Die Architektenkammer Nordrhein-Westfalen hat die Veranstaltung mit 3 Fortbildungspunkten anerkannt.

Rückblick
Nachmittagsarchitektur Köln
Die Entwicklung des ehemaligen Industriehafens im rechtsrheinischen Gebiet wurde nicht nur in Köln selbst, sondern auch von der internationalen Fachwelt mit Spannung beobachtet: wegen der einzigartigen Lage, der Größe des Gebietes mit knapp 40 Hektar, der Verfahrensmethodik und des Ehrgeizes, ein ökologisch ausgewogenes Quartier zu schaffen. Das Büro Cobe aus Kopenhagen entwickelte nach einem kooperativen Werkstattprozess im Jahr 2016 den Integrierten Plan für das Areal. Denkmalgeschützte Mühlengebäude, historische Kräne und eine Drehbrücke vom Anfang des 20. Jahrhunderts blieben als Zeichen der Hafenvergangenheit erhalten. Bei dem Besuch des Areals wurde sichtbar, welche Entwicklungspläne vorlagen – für die Hochbauten, für die bereits erste Vergaben erfolgt waren, für die Verkehrswege und Brücken, die Plätze, Promenaden und Parkanlagen.

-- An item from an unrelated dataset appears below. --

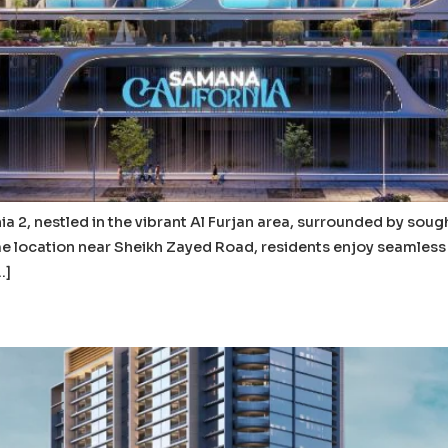
a 2, nestled in the vibrant Al Furjan area, surrounded by sou
ime location near Sheikh Zayed Road, residents enjoy seamless 
…]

Nach der Innenbesichtigung der Auermühle („Weiße Mühle“) stand ein Treffen mit einem projektleitenden Mitarbeitenden der moderne stadt GmbH auf dem Programm, der die Gesamtplanung am Modell erläuterte und einordnete sowie für Rückfragen zur Verfügung stand. Ein Spaziergang im Außenraum rundete die Erkundung ab. In Kooperation und mit freundlicher Unterstützung der moderne stadt GmbH.